● Requirement
Filter the data for lines with the word "chém" and copy those lines.
+++
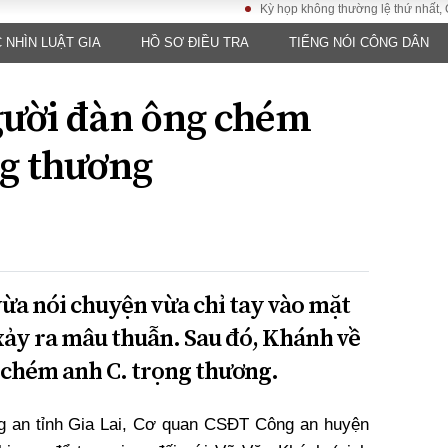
Kỳ họp không thường lệ thứ nhất, Quốc hội
 NHÌN LUẬT GIA
HỒ SƠ ĐIỀU TRA
TIẾNG NÓI CÔNG DÂN
LUẬT
KINH TẾ
XÃ HỘI
ảy pháp
Bất động sản
Dân sinh
gười đàn ông chém
Tài chính - Ngân
Giáo dục
luật gia
hàng
Văn hoá
g thương
ều tra
Kinh tế vĩ mô
Môi trườn
i công dân
Hồ sơ doanh
Giao thông
nghiệp
- Hình sự
Xu hướng thị
trường
Tiêu dùng và dư
ừa nói chuyện vừa chỉ tay vào mặt
luận
 xảy ra mâu thuẫn. Sau đó, Khánh về
Công nghệ
i chém anh C. trọng thương.
US
ng an tỉnh Gia Lai, Cơ quan CSĐT Công an huyện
+++
● Answer section
gười đàn ông chém
i chém anh C. trọng thương.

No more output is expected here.